On the way back, of course, Laman and Lemuel and parts of Ishmael’s household decide that perhaps they don’t want to go anyway. Nephi tries to remonstrate with them, and so they decide to tie him up to leave him to die. What’s interesting here is that they had another option aside from the murder attempt or what they did do (abandon said attempt, repent, and continue on), that Nephi even points out to them in verse 15:

Now behold, I say unto you that if ye will return unto Jerusalem ye shall also perish with them. And now, if ye have choice, go up to the land, and remember the words which I speak unto you, that if ye go ye will also perish; for thus the Spirit of the Lord constraineth me that I should speak.

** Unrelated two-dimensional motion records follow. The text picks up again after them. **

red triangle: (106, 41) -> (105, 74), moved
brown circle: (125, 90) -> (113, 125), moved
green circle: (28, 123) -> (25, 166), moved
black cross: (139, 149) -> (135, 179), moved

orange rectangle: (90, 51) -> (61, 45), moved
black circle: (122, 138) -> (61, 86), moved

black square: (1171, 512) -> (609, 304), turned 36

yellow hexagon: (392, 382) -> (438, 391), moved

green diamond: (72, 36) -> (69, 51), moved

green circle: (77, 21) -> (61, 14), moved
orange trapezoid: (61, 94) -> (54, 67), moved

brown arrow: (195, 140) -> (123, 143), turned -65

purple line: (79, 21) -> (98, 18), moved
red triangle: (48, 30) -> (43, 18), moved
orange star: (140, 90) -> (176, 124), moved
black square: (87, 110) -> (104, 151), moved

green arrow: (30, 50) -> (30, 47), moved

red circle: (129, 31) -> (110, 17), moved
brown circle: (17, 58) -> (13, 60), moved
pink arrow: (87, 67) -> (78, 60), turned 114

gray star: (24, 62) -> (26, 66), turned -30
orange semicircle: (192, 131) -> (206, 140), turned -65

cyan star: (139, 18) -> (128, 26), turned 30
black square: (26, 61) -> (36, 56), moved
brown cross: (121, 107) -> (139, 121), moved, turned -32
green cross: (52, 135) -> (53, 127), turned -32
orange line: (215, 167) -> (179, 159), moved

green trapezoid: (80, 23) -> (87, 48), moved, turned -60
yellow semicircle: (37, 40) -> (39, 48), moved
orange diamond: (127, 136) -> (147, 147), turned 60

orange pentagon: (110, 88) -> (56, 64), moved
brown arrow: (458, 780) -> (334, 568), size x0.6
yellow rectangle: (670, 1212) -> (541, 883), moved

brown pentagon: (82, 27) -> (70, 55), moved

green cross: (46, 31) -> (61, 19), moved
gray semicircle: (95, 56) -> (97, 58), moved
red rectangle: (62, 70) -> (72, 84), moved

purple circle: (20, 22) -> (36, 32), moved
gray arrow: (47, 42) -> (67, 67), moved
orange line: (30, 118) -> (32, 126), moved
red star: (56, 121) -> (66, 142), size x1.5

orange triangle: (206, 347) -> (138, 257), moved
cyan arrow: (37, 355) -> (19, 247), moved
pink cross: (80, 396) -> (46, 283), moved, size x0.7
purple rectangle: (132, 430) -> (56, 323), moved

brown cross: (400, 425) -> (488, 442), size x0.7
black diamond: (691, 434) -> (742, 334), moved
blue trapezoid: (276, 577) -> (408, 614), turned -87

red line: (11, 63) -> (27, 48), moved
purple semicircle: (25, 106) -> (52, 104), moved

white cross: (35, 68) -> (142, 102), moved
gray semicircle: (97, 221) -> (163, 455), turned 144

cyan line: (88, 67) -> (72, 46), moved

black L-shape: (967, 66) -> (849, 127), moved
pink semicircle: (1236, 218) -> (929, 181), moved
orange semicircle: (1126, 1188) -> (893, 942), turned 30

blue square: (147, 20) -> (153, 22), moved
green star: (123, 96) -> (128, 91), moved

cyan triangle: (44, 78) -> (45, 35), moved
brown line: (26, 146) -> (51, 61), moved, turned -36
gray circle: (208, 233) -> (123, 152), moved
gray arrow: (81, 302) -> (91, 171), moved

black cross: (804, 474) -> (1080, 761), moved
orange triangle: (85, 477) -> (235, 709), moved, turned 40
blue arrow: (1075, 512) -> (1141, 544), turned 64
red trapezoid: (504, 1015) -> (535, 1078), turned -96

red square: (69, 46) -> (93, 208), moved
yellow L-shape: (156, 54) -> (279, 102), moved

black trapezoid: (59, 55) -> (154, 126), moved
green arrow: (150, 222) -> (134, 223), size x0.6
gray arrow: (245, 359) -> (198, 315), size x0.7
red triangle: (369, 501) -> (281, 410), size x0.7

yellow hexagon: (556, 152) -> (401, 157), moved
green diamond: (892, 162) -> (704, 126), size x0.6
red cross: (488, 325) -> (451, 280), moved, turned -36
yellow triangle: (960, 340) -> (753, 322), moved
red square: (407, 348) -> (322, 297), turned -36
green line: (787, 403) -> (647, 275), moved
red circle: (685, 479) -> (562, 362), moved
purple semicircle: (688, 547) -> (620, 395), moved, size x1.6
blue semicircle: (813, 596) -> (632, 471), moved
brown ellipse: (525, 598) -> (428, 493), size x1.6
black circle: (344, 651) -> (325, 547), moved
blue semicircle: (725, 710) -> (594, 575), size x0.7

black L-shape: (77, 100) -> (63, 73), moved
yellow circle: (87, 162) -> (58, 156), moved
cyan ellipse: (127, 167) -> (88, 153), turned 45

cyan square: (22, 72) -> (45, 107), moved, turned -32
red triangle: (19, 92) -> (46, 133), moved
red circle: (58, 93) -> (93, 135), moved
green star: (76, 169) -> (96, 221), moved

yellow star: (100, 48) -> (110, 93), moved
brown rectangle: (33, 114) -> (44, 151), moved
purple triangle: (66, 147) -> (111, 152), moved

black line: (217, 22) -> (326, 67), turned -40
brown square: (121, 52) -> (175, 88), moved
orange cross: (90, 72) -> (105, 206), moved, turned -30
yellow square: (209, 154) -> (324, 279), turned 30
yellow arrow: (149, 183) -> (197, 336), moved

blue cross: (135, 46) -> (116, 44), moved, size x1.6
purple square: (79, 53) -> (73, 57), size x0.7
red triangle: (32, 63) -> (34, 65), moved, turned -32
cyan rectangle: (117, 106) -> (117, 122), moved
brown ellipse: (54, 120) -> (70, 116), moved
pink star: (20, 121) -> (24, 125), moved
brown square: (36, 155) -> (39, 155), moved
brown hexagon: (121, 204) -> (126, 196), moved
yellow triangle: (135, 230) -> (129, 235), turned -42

They reject Nephi’s words, but they could have just left then. If they’d simply left Nephi, Ishmael and the others to continue on, there’s little Nephi could have done to stop them, and they could have continue to live at Jerusalem (at least until the Babylonians flattened the place in 587-586 BC, but they didn’t believe Lehi about that). But instead they get so angry at Nephi that they switch to the murder attempt, and that seems to constrain their options down to two: 1) trying to kill him or 2) repenting of that and continuing on into the wilderness. Rejecting Nephi’s words would at first appear to leave them with more options, but instead the act of rejection and the anger involved appear to involve them with less, so that not only can’t they leave Nephi alone,  but they seem unable to take the simple option they claimed to want in the first place. So it is with us: rejecting prophetic counsel may appear to offer more freedom, at least until the Babylonian-like consequences show up. But in practice, I’ve seen people get so angry and obsessive in their apostasy that they then cannot mentally leave alone whatever they are angry at, and so they don’t end up with more agency, they end up with less.